There is no information how this nefarious business affected Taylor but they married in 1869, as the Reconstruction period came to an end, and when Beasley died in 1877, he left her a will of 5 acres of land worth $300 and extensive property holdings on the Isle of Hope, Skidaway Island, as well as property within the city limits of Savannah. According to the Georgia Historical Society, a group of Franciscan nuns arrived on the island in 1884 and were called the “Poor Clares,” and one of the nuns had been a member of that order in York. There is no evidence that Mathilda was affiliated with the nuns, though they shared a number of common goals and objectives.

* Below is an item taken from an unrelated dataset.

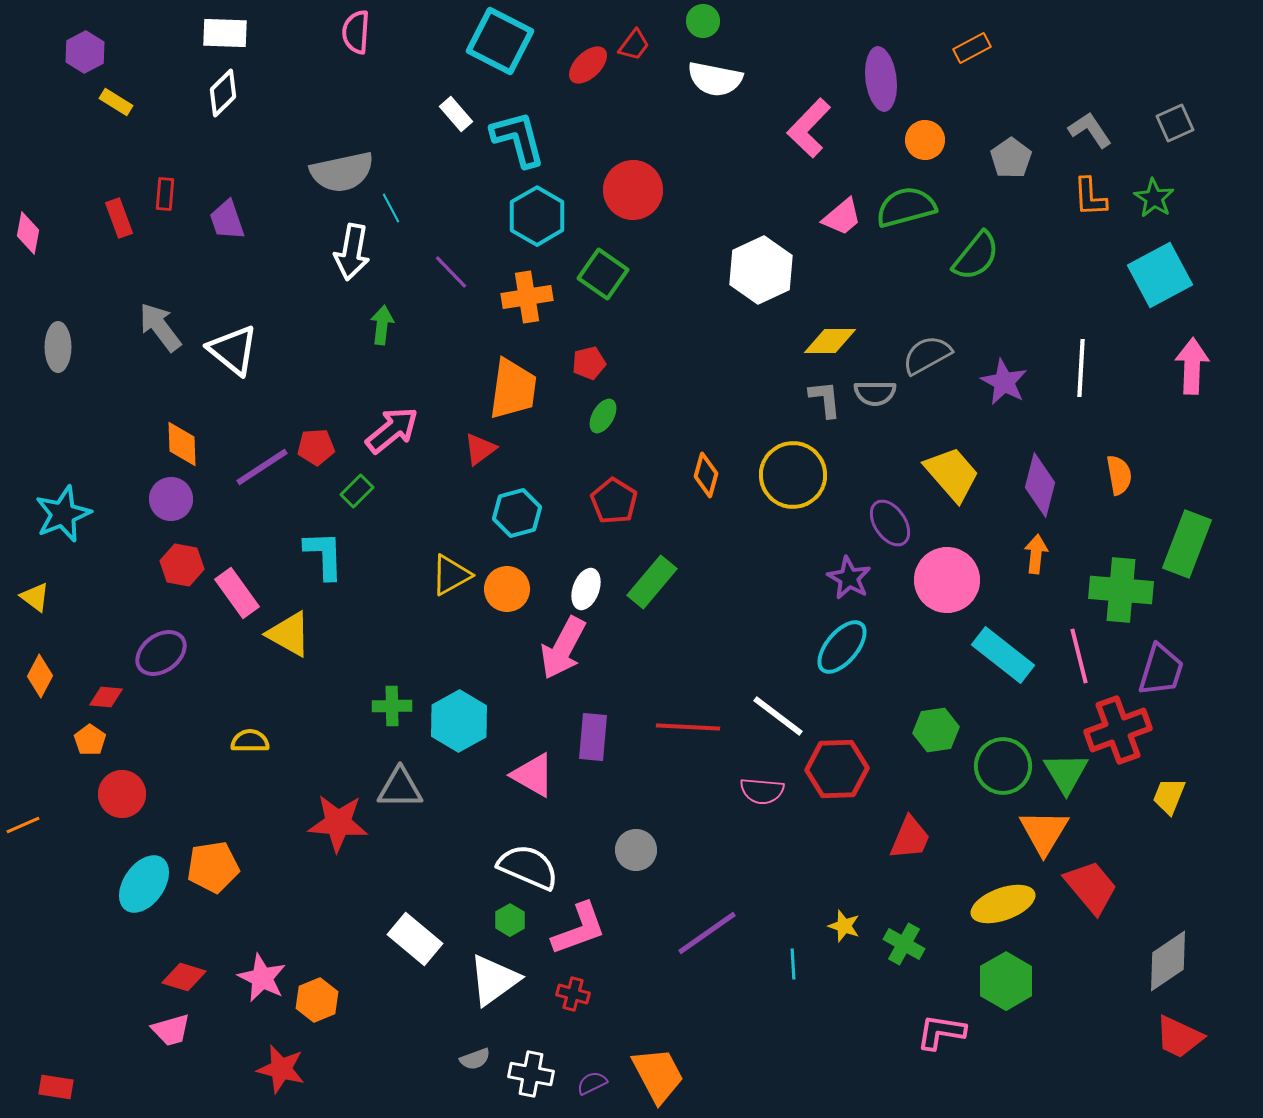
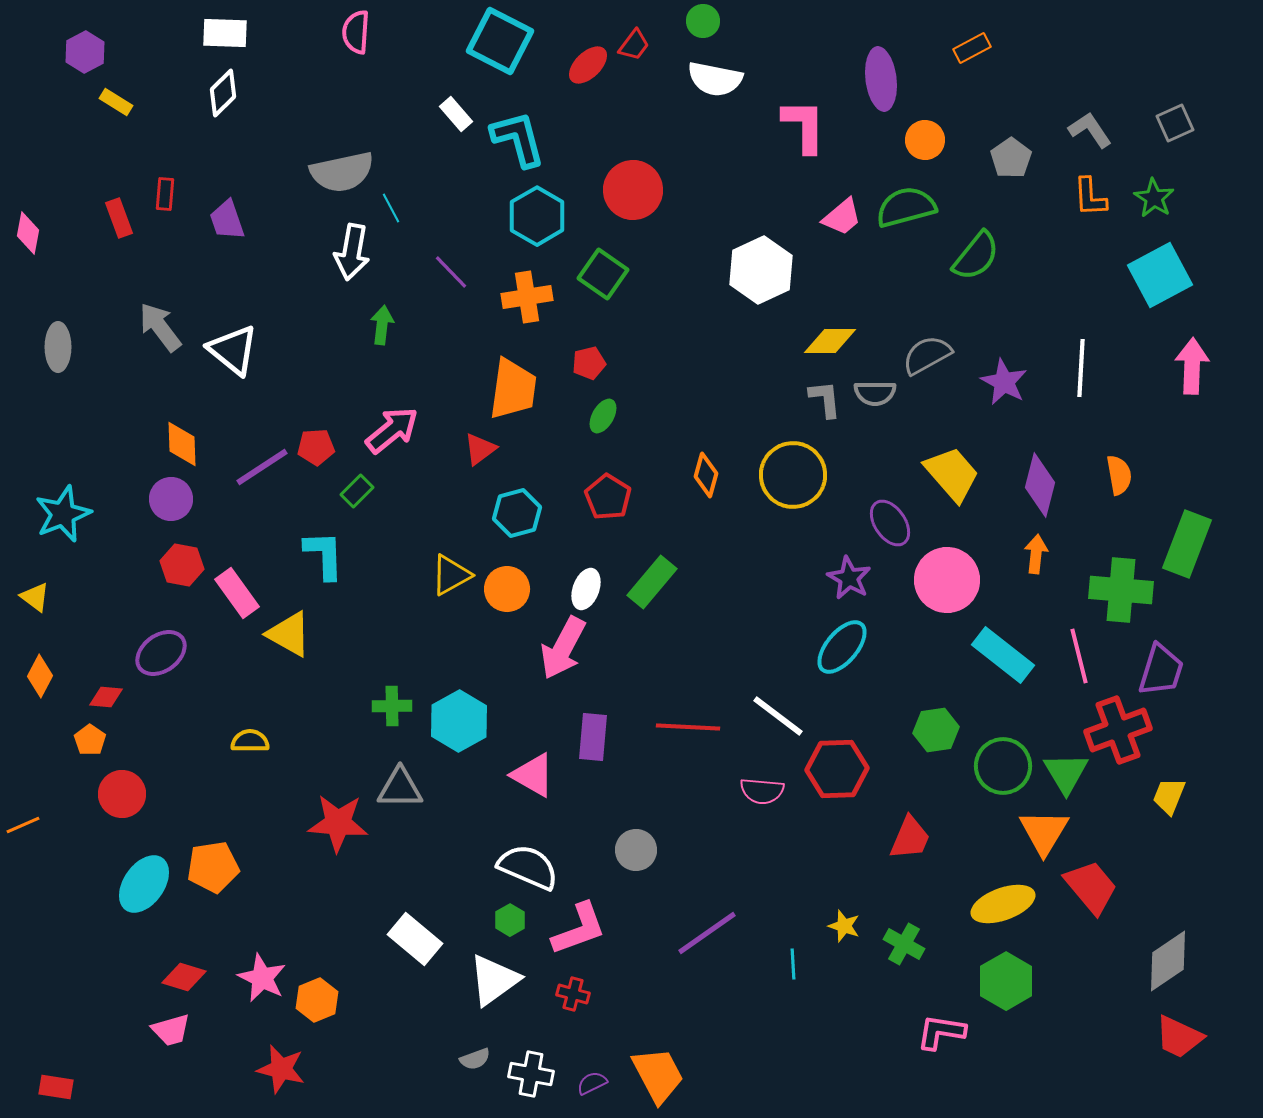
pink L-shape at (809, 128): moved 5 px left, 2 px up; rotated 136 degrees clockwise
red pentagon at (614, 501): moved 6 px left, 4 px up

In the 1880s, Mathilda joined the Catholic Church and went to England to train to be a nun. When she returned to Savannah she was known as Mother Mathilda, and later Mother Beasley, and the state’s first African American nun. As part of her devotion to the church she donated her husband’s estate to the Sacred Heart Catholic Church of Savannah and later established an orphanage, the St. Francis Home for Colored Orphans, which was deemed the first such facility for African American girls. In 1890, the facility was moved from E. Broad Street to the site of the newly erected St. Benedict’s Parish. There is much speculation about Mother Mathilda’s motivation for such dedication, and that it grew out of her desire to atone for her husband’s involvement in the slave trade and its subsequent accumulation of wealth.

With Mother Mathilda at the helm, in 1889, the Third Order of St. Francis was founded, thereby becoming the state’s first group of Black nuns. This was a troubling and stressful period of time for the orphanage and the church but Mother Mathilda was determined to keep all of these establishments afloat and flourishing. She initiated fundraising drives and sewing to support her various causes.

No matter the problems her community encountered she remained a formidable force and was never dismayed or defeated by the mounting difficulties. Her sacrifices were well known in the community so much so that it led to the creation of the Mother Mathilda Society and later a park was named to commemorate her accomplishments and her tireless commitment to the bettering of Savannah. When she died December 20, 1903, her obituary in the Savannah Morning News noted that “Protestants speak in the highest terms of her life and character, and among Negroes the feeling prevails that they have lost their best and truest friend and benefactor.” Right up to the moment of her death, she continued to manage the orphanage. According to an account of her death, she was found in her private chapel with hands clasped and stretched toward a statue of the Blessed Virgin and her shroud and burial garment folded neatly with her last will and testament placed on top.

In 2004, she was inducted into the Georgia Women of Achievement.